JAKARTA (Reuters) - Indonesian authorities have denied entry and will deport an Australian graduate student who was traveling via Bali to Indonesia’s easternmost province of Papua on vacation.
Belinda Lopez, a PhD candidate for Indonesian studies at Macquarie University in Australia, wrote on social media that she had been detained at Bali’s Denpasar airport since midnight on Saturday and was told she was on a government blacklist.
Papua has suffered a simmering separatist conflict since it was incorporated into Indonesia after a widely criticized U.N.-backed referendum in 1969 and remains one of its poorest regions. Access to international media remains restricted.
Lopez, who was formerly a reporter in Jakarta, said on Facebook that she was on her honeymoon and had plans to visit the Baliem tourism festival in Papua.
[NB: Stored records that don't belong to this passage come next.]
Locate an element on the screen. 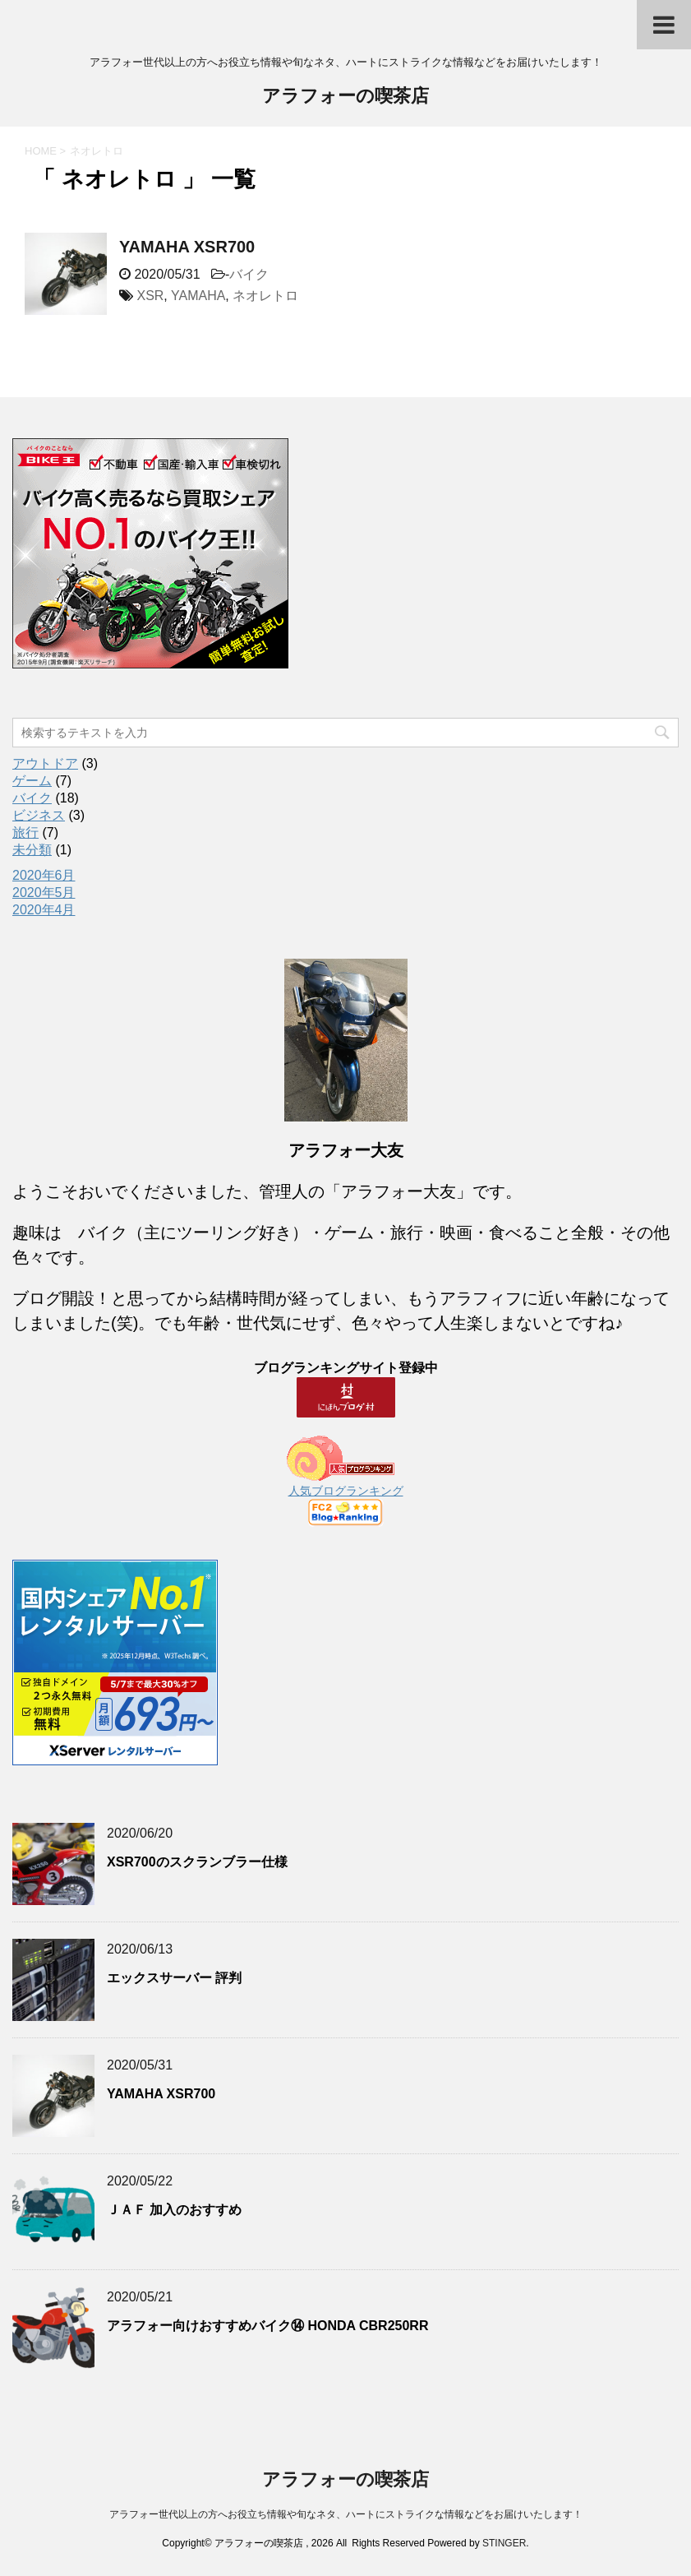 This screenshot has height=2576, width=691. ビジネス is located at coordinates (38, 815).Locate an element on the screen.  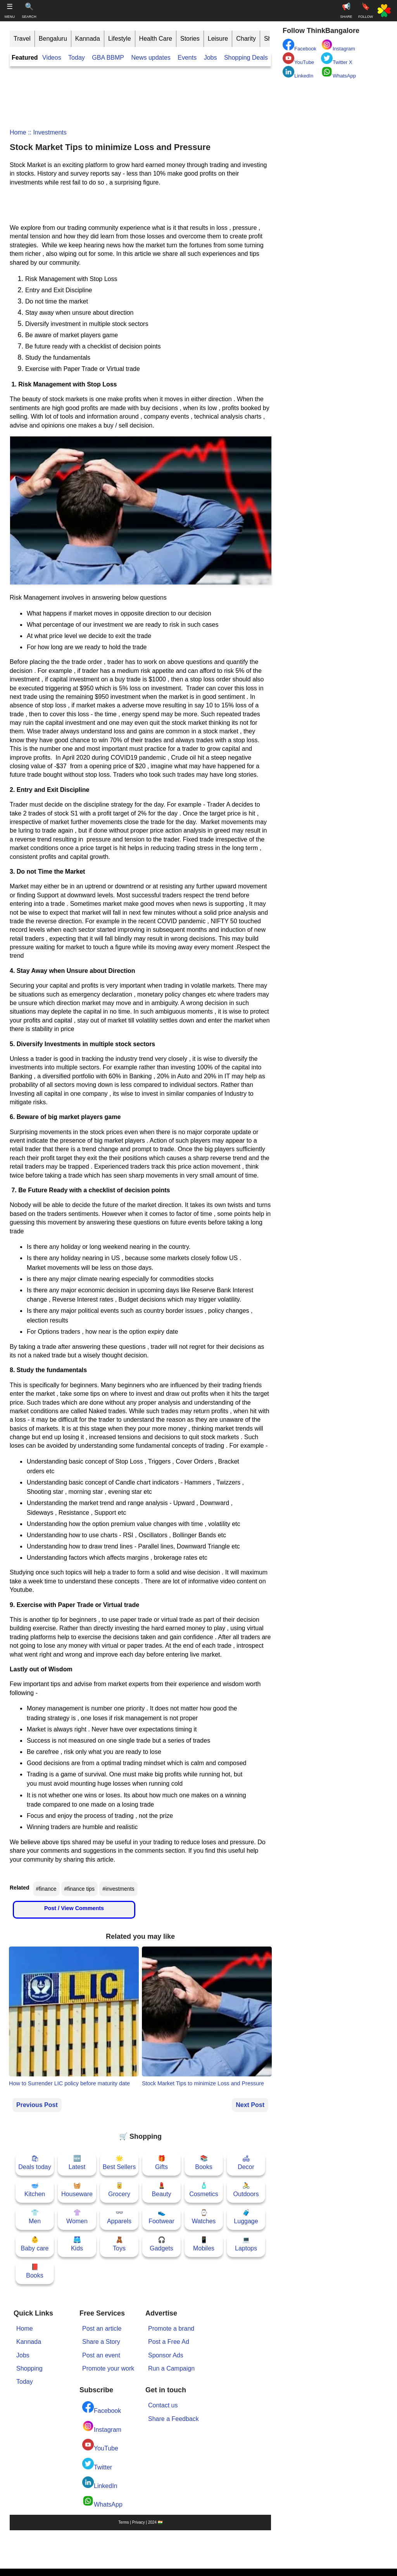
Shopping is located at coordinates (29, 2368).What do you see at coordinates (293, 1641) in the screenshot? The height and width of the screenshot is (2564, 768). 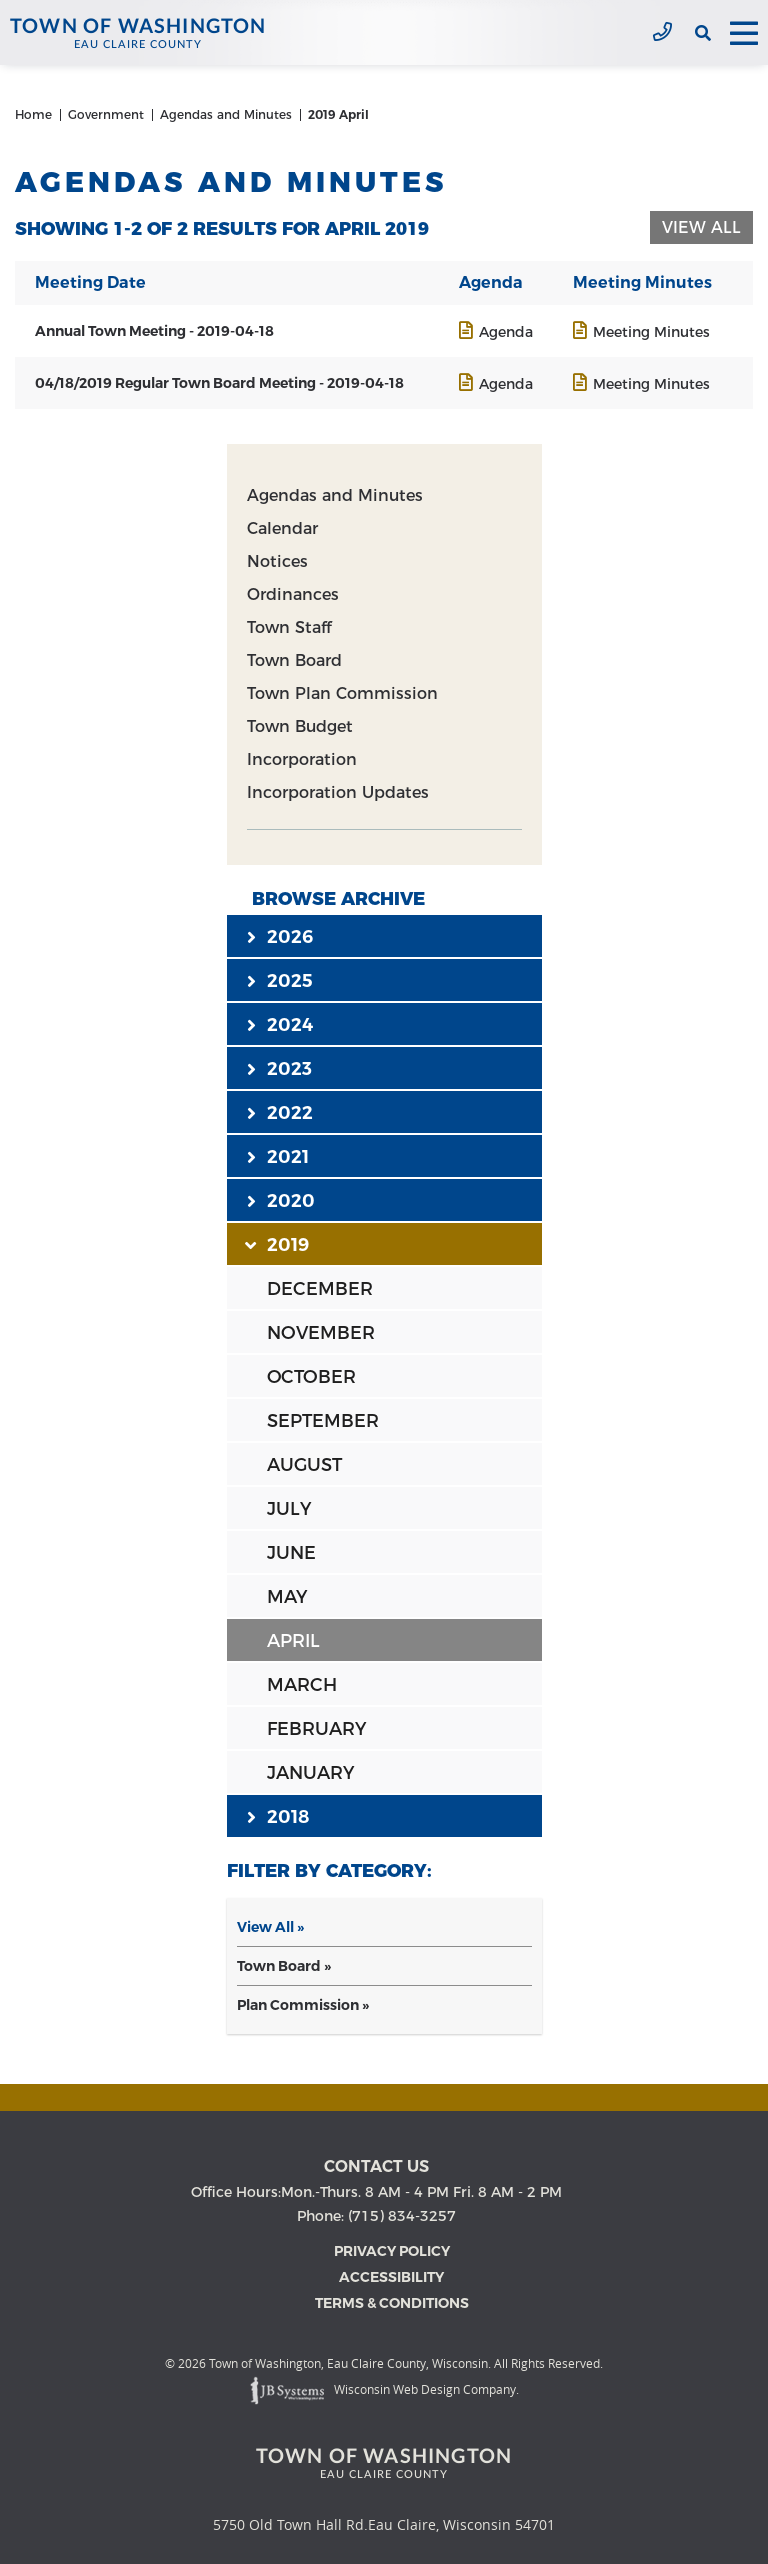 I see `APRIL` at bounding box center [293, 1641].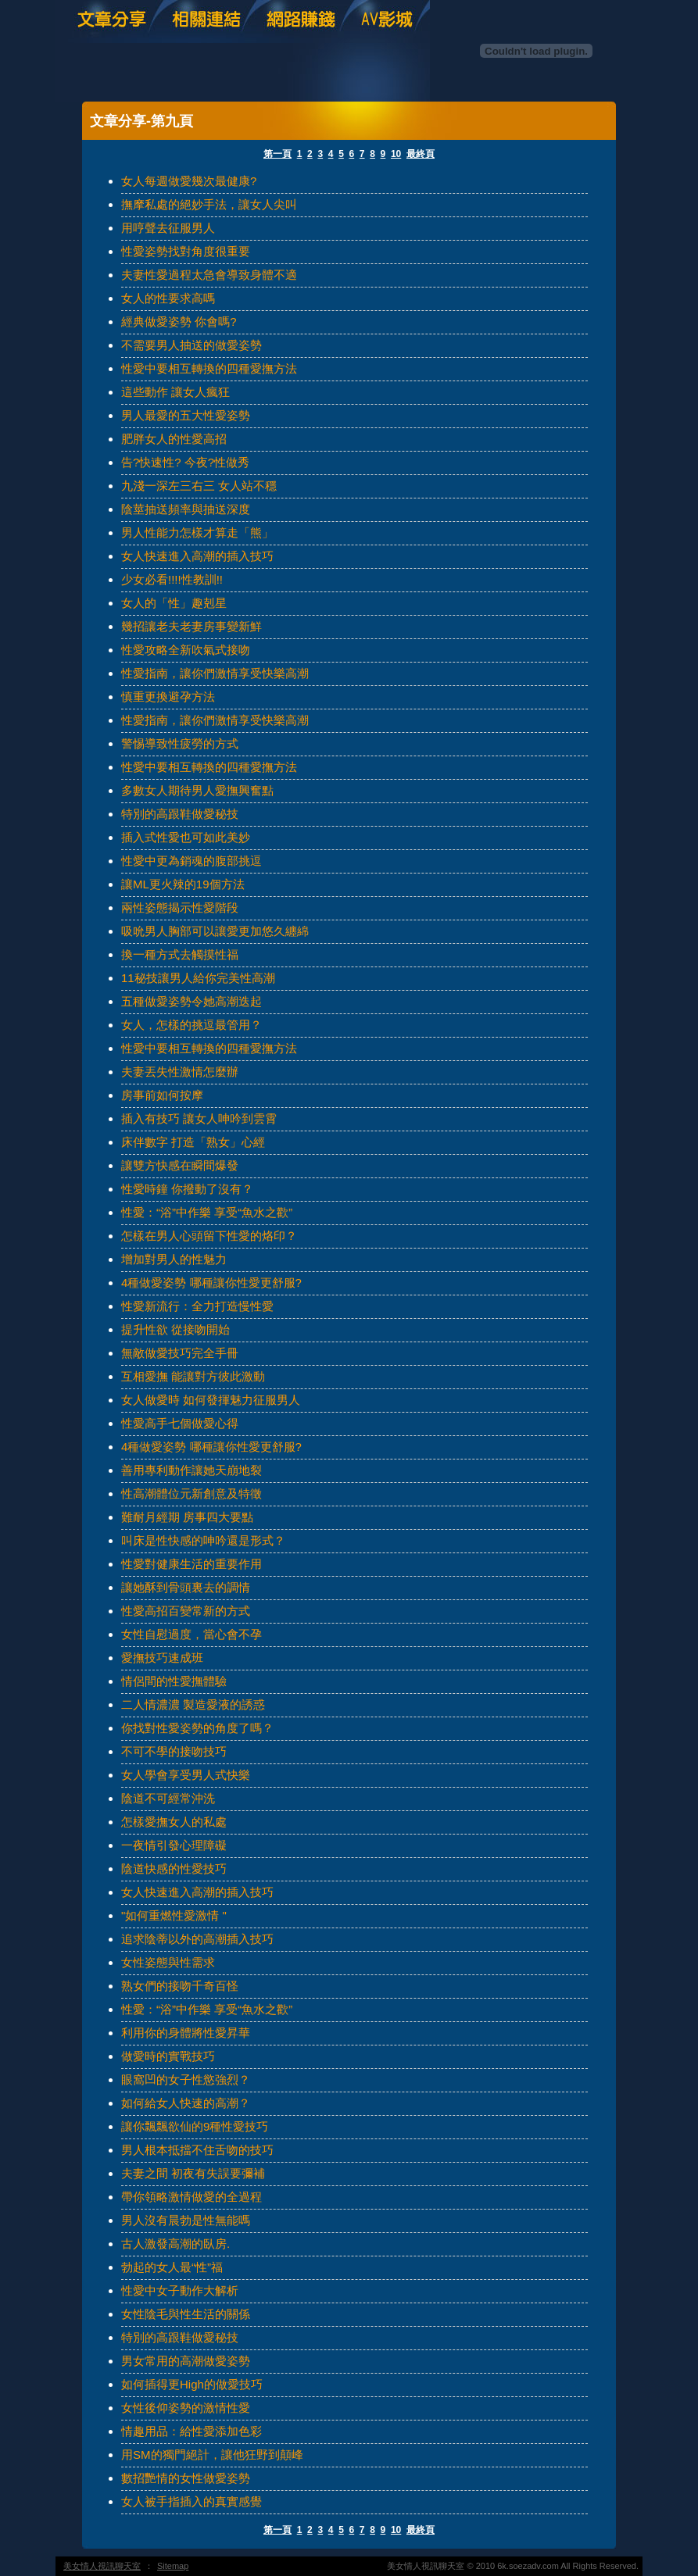 The height and width of the screenshot is (2576, 698). Describe the element at coordinates (193, 1376) in the screenshot. I see `互相愛撫 能讓對方彼此激動` at that location.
But upon arriving at Bali airport, she was denied entry by immigration and asked if she was a journalist and whether “she had done something wrong to Indonesia.”
Lopez wrote she had previously been deported from Papua in 2016, after being suspected of being a reporter.
Immigration office spokesman Agung Sampurno denied Lopez was being deported on suspicions she was heading to Papua as a journalist.
“Belinda was barred from entering Indonesia on an immigration issue,” he told Reuters, confirming, though, that she was on an immigration blacklist.
Sampurno declined to provide an explanation for the immigration issue, noting it was Indonesia’s sovereign right to deny entry to travelers.
Human Rights Watch researcher Andreas Harsono said Lopez’s “case shows once again that the Indonesian authorities are still restricting foreign journalists, or anyone suspected (of doing) journalism, to enter Papua.”
President Joko Widodo after coming to power in 2014 pledged to ease media restrictions for Papua, but activists say journalists continue to be blocked when trying to report from there.
In February 2018, a BBC reporter was ordered to leave the province after Indonesia’s military said tweets she sent on her trip had “hurt soldiers’ feelings”.